→ REQUIRED ACTION: Nothing should be left out. Transcribe the entries exactly as written.

Records contained in a dataset
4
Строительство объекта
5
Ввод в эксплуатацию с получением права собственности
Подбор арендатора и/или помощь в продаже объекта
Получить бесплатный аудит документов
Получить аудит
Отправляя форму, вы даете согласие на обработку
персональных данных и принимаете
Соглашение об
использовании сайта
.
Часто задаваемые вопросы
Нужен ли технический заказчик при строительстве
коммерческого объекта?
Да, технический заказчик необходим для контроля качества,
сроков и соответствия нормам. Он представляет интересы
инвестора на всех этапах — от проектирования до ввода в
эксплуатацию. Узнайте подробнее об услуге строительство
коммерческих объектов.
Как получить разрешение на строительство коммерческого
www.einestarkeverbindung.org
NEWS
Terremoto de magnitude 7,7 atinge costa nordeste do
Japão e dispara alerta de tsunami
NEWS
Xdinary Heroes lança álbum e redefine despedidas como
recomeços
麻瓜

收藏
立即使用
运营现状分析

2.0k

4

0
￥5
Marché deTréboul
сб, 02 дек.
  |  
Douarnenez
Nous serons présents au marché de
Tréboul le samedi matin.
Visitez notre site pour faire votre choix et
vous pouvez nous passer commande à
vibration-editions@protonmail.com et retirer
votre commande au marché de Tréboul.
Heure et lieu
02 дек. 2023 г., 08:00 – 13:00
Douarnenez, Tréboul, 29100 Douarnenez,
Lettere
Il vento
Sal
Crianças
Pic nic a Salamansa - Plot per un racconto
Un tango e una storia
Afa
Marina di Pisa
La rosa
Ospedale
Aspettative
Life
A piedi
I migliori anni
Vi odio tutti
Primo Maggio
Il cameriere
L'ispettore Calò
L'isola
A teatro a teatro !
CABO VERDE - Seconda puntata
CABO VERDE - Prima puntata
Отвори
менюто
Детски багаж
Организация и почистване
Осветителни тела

→ PROBLEM SOLUTION:
4
Строительство объекта
5
Ввод в эксплуатацию с получением права собственности
Подбор арендатора и/или помощь в продаже объекта
Получить бесплатный аудит документов
Получить аудит
Отправляя форму, вы даете согласие на обработку
персональных данных и принимаете
Соглашение об
использовании сайта
.
Часто задаваемые вопросы
Нужен ли технический заказчик при строительстве
коммерческого объекта?
Да, технический заказчик необходим для контроля качества,
сроков и соответствия нормам. Он представляет интересы
инвестора на всех этапах — от проектирования до ввода в
эксплуатацию. Узнайте подробнее об услуге строительство
коммерческих объектов.
Как получить разрешение на строительство коммерческого
www.einestarkeverbindung.org
NEWS
Terremoto de magnitude 7,7 atinge costa nordeste do
Japão e dispara alerta de tsunami
NEWS
Xdinary Heroes lança álbum e redefine despedidas como
recomeços
麻瓜

收藏
立即使用
运营现状分析

2.0k

4

0
￥5
Marché deTréboul
сб, 02 дек.
  |  
Douarnenez
Nous serons présents au marché de
Tréboul le samedi matin.
Visitez notre site pour faire votre choix et
vous pouvez nous passer commande à
vibration-editions@protonmail.com et retirer
votre commande au marché de Tréboul.
Heure et lieu
02 дек. 2023 г., 08:00 – 13:00
Douarnenez, Tréboul, 29100 Douarnenez,
Lettere
Il vento
Sal
Crianças
Pic nic a Salamansa - Plot per un racconto
Un tango e una storia
Afa
Marina di Pisa
La rosa
Ospedale
Aspettative
Life
A piedi
I migliori anni
Vi odio tutti
Primo Maggio
Il cameriere
L'ispettore Calò
L'isola
A teatro a teatro !
CABO VERDE - Seconda puntata
CABO VERDE - Prima puntata
Отвори
менюто
Детски багаж
Организация и почистване
Осветителни тела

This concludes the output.